Namun, jika alamat gedung DPR RI digunakan untuk keperluan di luar fungsi DPR, misal untuk keperluan pendirian perusahaan, apa kepentingan negara di situ? Belum lagi ditinjau dari fungsi DPR sebagai lembaga politik jelas tak berhubungan dengan fungsi korporasi. Kecuali, ada aturan baru yang membolehkan DPR mendirikan perusahaan misalnya.
Bagi DPR, mungkin tak ada kerugian materil alamatnya dipakai anggotanya untuk membuat perusahaan. Namun, kerugian imateriil pasti ada, yaitu marwah DPR sebagai lembaga terhormat yang mewakili aspirasi jutaan rakyat Indonesia akan berkurang. Sulit memang membayangkan DPR berubah menjadi korporasi, karena itu seperti utara dan barat yang tak pernah bertemu.

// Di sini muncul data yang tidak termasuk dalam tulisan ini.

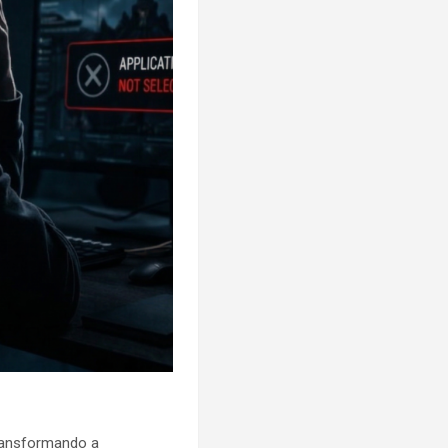
transformando a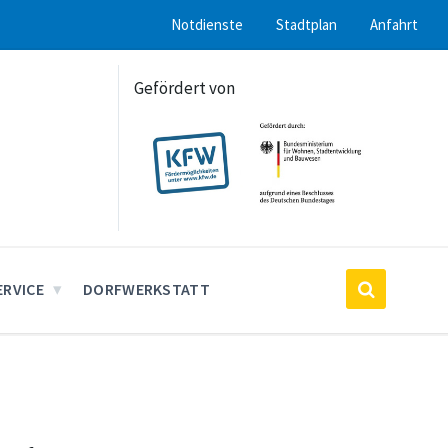
Notdienste
Stadtplan
Anfahrt
Gefördert von
ERVICE
DORFWERKSTATT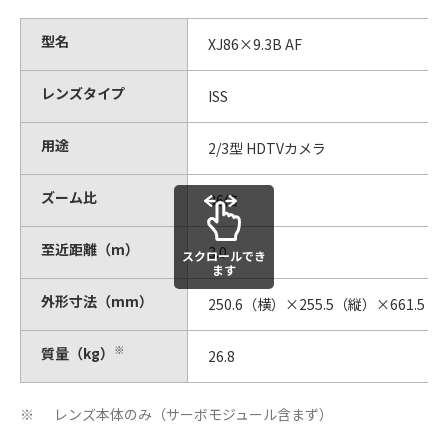
型名
XJ86×9.3B AF
レンズタイプ
ISS
用途
2/3型 HDTVカメラ
ズーム比
86倍
至近距離（m）
3.0
スクロールでき
ます
外形寸法（mm）
250.6（横）×255.5（縦）×661.5
※
質量（kg）
26.8
レンズ本体のみ（サーボモジュール含まず）
※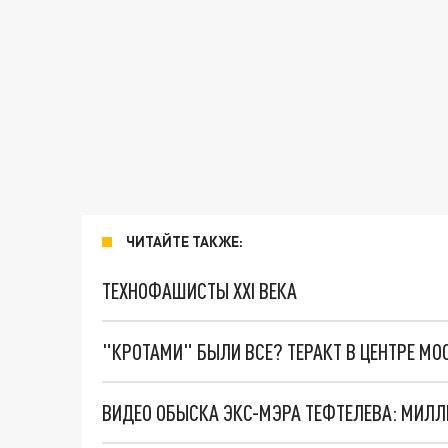
ЧИТАЙТЕ ТАКЖЕ:
ТЕХНОФАШИСТЫ XXI ВЕКА
"КРОТАМИ" БЫЛИ ВСЕ? ТЕРАКТ В ЦЕНТРЕ М
ВИДЕО ОБЫСКА ЭКС-МЭРА ТЕФТЕЛЕВА: МИЛЛ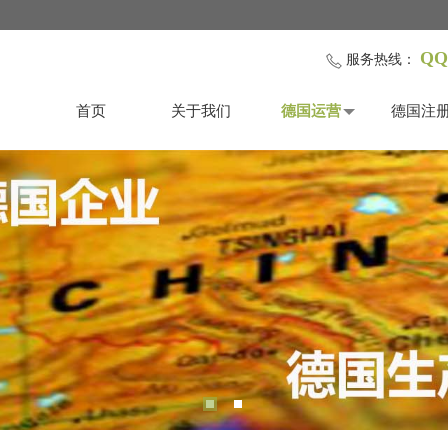
QQ
服务热线：
首页
关于我们
德国运营
德国注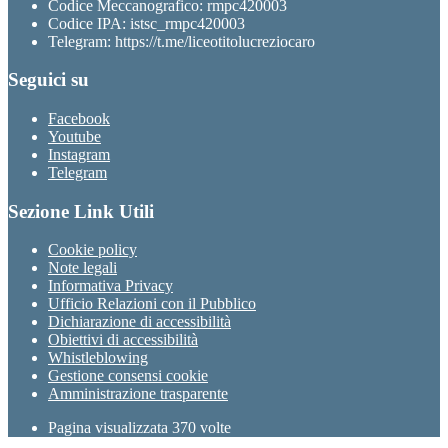
Codice Meccanografico: rmpc420003
Codice IPA: istsc_rmpc420003
Telegram: https://t.me/liceotitolucreziocaro
Seguici su
Facebook
Youtube
Instagram
Telegram
Sezione Link Utili
Cookie policy
Note legali
Informativa Privacy
Ufficio Relazioni con il Pubblico
Dichiarazione di accessibilità
Obiettivi di accessibilità
Whistleblowing
Gestione consensi cookie
Amministrazione trasparente
Pagina visualizzata
370
volte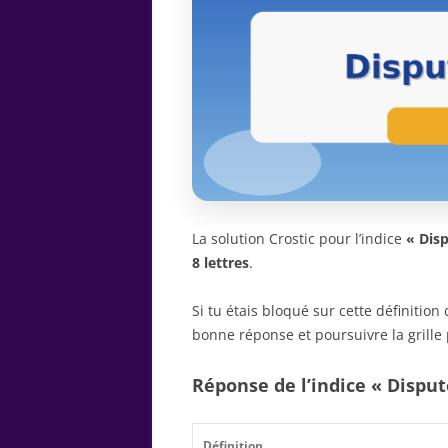
La solution Crostic pour l’indice
« Disp
8 lettres
.
Si tu étais bloqué sur cette définitio
bonne réponse et poursuivre la grille 
Réponse de l’indice « Disput
Définition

Karena itu, apa pun alasannya, menggunakan alamat gedung DPR sebagai alamat pemegang saham perusahaan cangkang bernama Sheng Yue International Limited jelas tak pantas dan tidak benar. Meskipun alasan pencantuman alamat itu hanya sekadar untuk paper company juga sulit diterima. Apa Harry Azhar Azis tak punya rumah pribadi untuk keperluan pribadinya itu?
Perusahaan cangkang memang dinilai penuh rahasia. Alamat di Jakarta, korenspondensi bisa di Hongkong. Demikian pula soal perbankan dan aliran uangnya. Mau ke negara tax haven mau balik ke Indonesia, itu urusan aparat yang menelisiknya. Namun, jika alamat gedung DPR RI dipakai, jelas tak bisa diterima. Tak ada relevansinya dengan tugas negara.